Search code examples
python-3.xpandasdataframecalculated-columns

Assigning categorical or values in a new column based on numeric values from another column in Python Dataframe


I have a dataframe that has a column (say "Total") with numeric data. The data in this column can be positive, negative, or zero. No range limit on either side of zero.

I wanted to create another column with specific indicators or categorical values based on value in this 'Total' column.

For example (Objectives):

  1. P/N/Z based on Positive/Negative/Zero value in the 'Total' column.
  2. Classes such as "...0-10000,10000-20000,..." based on value in 'Total' column
  3. +1,-1,0 based on value greater than, less than, equal to a specific value in 'Total' column.

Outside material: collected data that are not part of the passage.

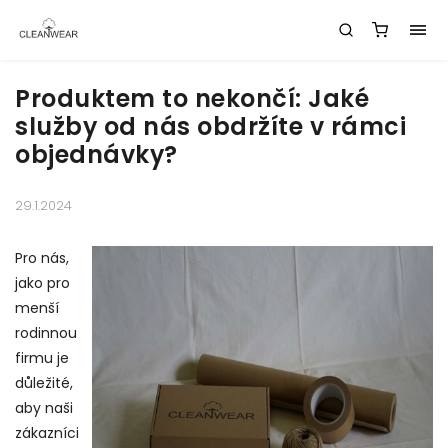
Produktem to nekončí: Jaké
služby od nás obdržíte v rámci
objednávky?
29.1.2024
Pro nás,
jako pro
menší
rodinnou
firmu je
důležité,
aby naši
zákazníci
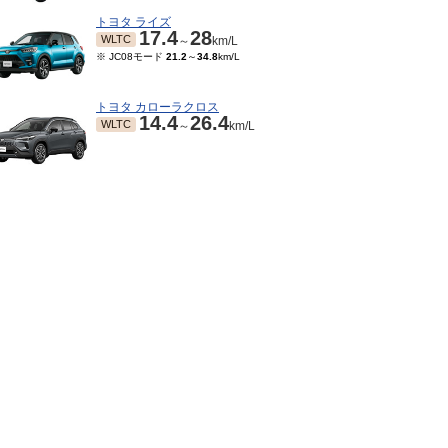
トヨタ ライズ
17.4
28
WLTC
～
km/L
※ JC08モード
21.2
～
34.8
km/L
トヨタ カローラクロス
14.4
26.4
WLTC
～
km/L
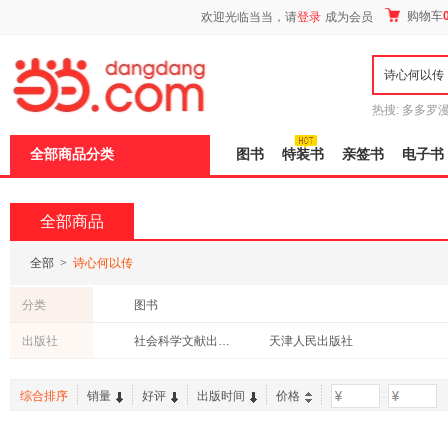
新
购物车
欢迎光临当当，请
登录
成为会员
窗
口
打
开
无
障
热搜:
多多罗
碍
传说
十日终
说
全部商品分类
图书
特装书
亲签书
电子书
明
页
面,
按
全部商品
Ctrl
加
波
全部
>
诗心何以传
浪
键
分类
图书
打
开
出版社
社会科学文献出版社
天津人民出版社
导
盲
模
综合排序
销量
好评
出版时间
价格
-
式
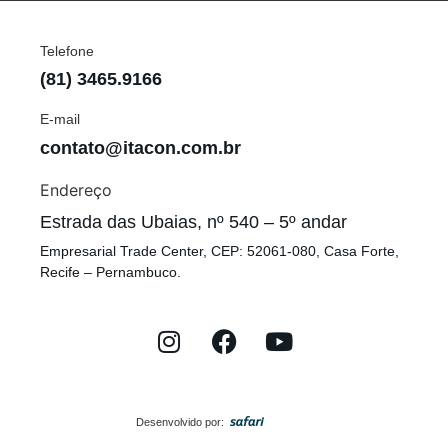
Telefone
(81) 3465.9166
E-mail
contato@itacon.com.br
Endereço
Estrada das Ubaias, nº 540 – 5º andar
Empresarial Trade Center, CEP: 52061-080, Casa Forte,
Recife – Pernambuco.
Desenvolvido por:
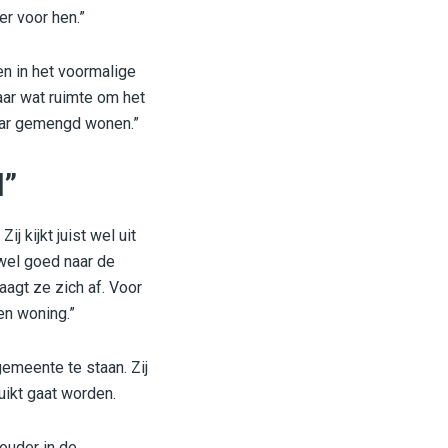
er voor hen.”
en in het voormalige
aar wat ruimte om het
naar gemengd wonen.”
l”
 kijkt juist wel uit
 wel goed naar de
agt ze zich af. Voor
en woning.”
emeente te staan. Zij
ruikt gaat worden.
ouder in de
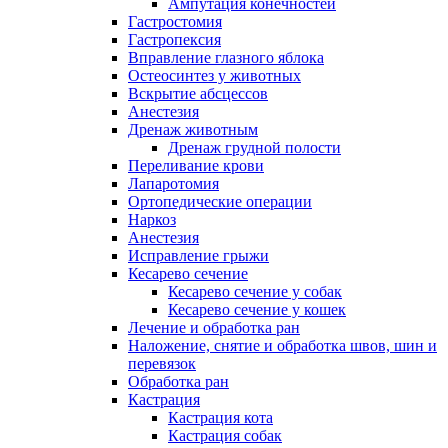
Ампутация конечностей
Гастростомия
Гастропексия
Вправление глазного яблока
Остеосинтез у животных
Вскрытие абсцессов
Анестезия
Дренаж животным
Дренаж грудной полости
Переливание крови
Лапаротомия
Ортопедические операции
Наркоз
Анестезия
Исправление грыжи
Кесарево сечение
Кесарево сечение у собак
Кесарево сечение у кошек
Лечение и обработка ран
Наложение, снятие и обработка швов, шин и
перевязок
Обработка ран
Кастрация
Кастрация кота
Кастрация собак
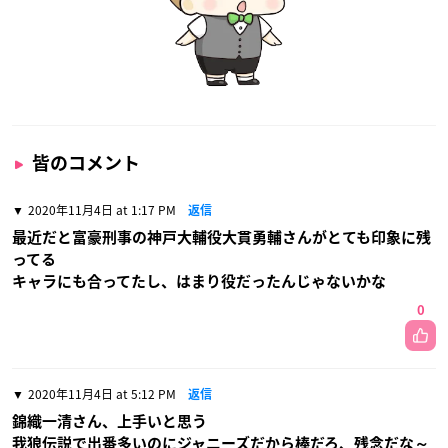
皆のコメント
2020年11月4日 at 1:17 PM
返信
最近だと富豪刑事の神戸大輔役大貫勇輔さんがとても印象に残
ってる
キャラにも合ってたし、はまり役だったんじゃないかな
0
2020年11月4日 at 5:12 PM
返信
錦織一清さん、上手いと思う
我狼伝説で出番多いのにジャニーズだから棒だろ、残念だな～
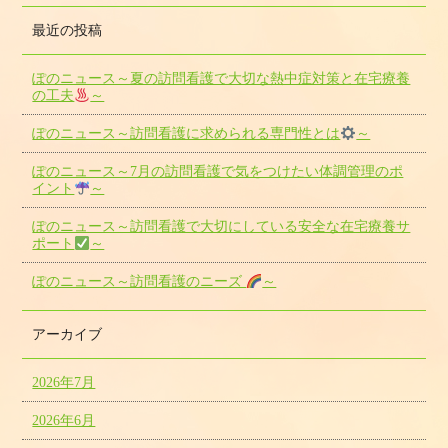
最近の投稿
ぽのニュース～夏の訪問看護で大切な熱中症対策と在宅療養
の工夫
～
ぽのニュース～訪問看護に求められる専門性とは
～
ぽのニュース～7月の訪問看護で気をつけたい体調管理のポ
イント
～
ぽのニュース～訪問看護で大切にしている安全な在宅療養サ
ポート
～
ぽのニュース～訪問看護のニーズ
～
アーカイブ
2026年7月
2026年6月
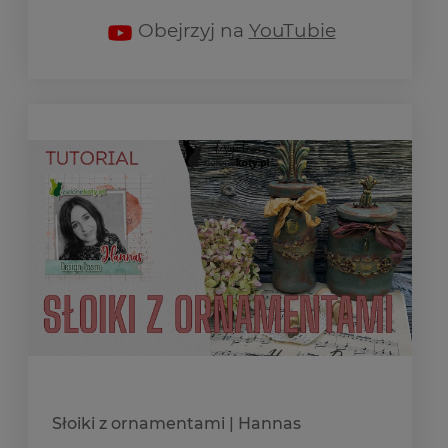
Obejrzyj na
YouTubie
Słoiki z ornamentami | Hannas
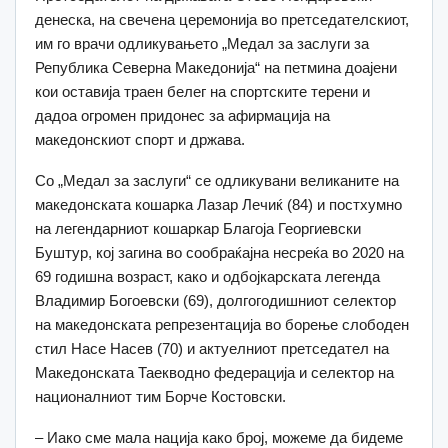
денеска, на свечена церемонија во претседателскиот,
им го врачи одликувањето „Медал за заслуги за
Република Северна Македонија“ на петмина доајени
кои оставија траен белег на спортските терени и
дадоа огромен придонес за афирмација на
македонскиот спорт и држава.
Со „Медал за заслуги“ се одликувани великаните на
македонската кошарка Лазар Лечиќ (84) и постхумно
на легендарниот кошаркар Благоја Георгиевски
Буштур, кој загина во сообраќајна несреќа во 2020 на
69 годишна возраст, како и одбојкарската легенда
Владимир Богоевски (69), долгогодишниот селектор
на македонската репрезентација во борење слободен
стил Насе Насев (70) и актуелниот претседател на
Македонската Таекводно федерација и селектор на
националниот тим Борче Костовски.
– Иако сме мала нација како број, можеме да бидеме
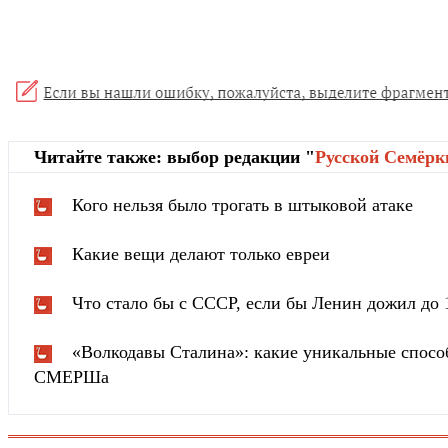
Читайте также: выбор редакции "
Русской Cемёрк
Кого нельзя было трогать в штыковой атаке
Какие вещи делают только евреи
Что стало бы с СССР, если бы Ленин дожил до 
«Волкодавы Сталина»: какие уникальные спосо
СМЕРШа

As of now, I am doing this by creating a separate list of values by iterating through each row in 'Total' column through an if-else statement and then appending that list of values as a column to the dataframe.

for each in df['Total']:
    values.append(cat1(each))
df['newcol'] = values

Here cat1 is the function that returns P/N/Z based on positive/negative/zero value in each. values is the list of values that I will create using this for-loop. Similarly, I have functions for 2 and 3 from the objectives above.

def cat1(value):
if value > 0:
    return "P"
elif value < 0:
    return "N"
else:
    return "Z"

But I hope there can be a simpler and faster alternative?

Thank you for the help.


Solution

  • I don't know if this approach is any quicker but it definitely utilizes the pandas functionality a little better:

    def cat1(value):
        if value > 0:
            return "P"
        elif value < 0:
            return "N"
        else:
            return "Z"
    df[newcol] = df.apply(lambda row: cat1(row['Total']), axis = 1)